* WHAT THE TASK REQUIRES
Beginning with the line that includes "ElixirをProduction環境で動かしている企業は世界を見て" and ending with the last line of the listing below, write out each line exactly, with no other output.

### MATERIAL TO PROCESS

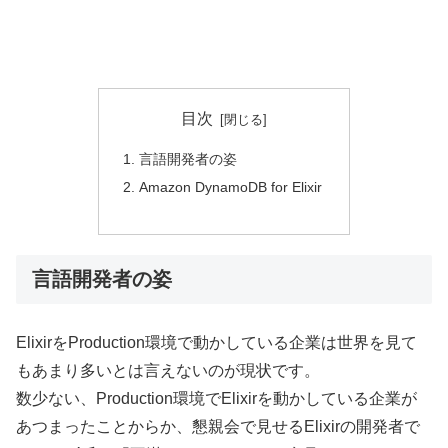
目次
言語開発者の姿
Amazon DynamoDB for Elixir
言語開発者の姿
ElixirをProduction環境で動かしている企業は世界を見て
もあまり多いとは言えないのが現状です。
数少ない、Production環境でElixirを動かしている企業が
あつまったことからか、懇親会で見せるElixirの開発者で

######

* SOLUTION FOR THIS EXERCISE
ElixirをProduction環境で動かしている企業は世界を見て
もあまり多いとは言えないのが現状です。
数少ない、Production環境でElixirを動かしている企業が
あつまったことからか、懇親会で見せるElixirの開発者で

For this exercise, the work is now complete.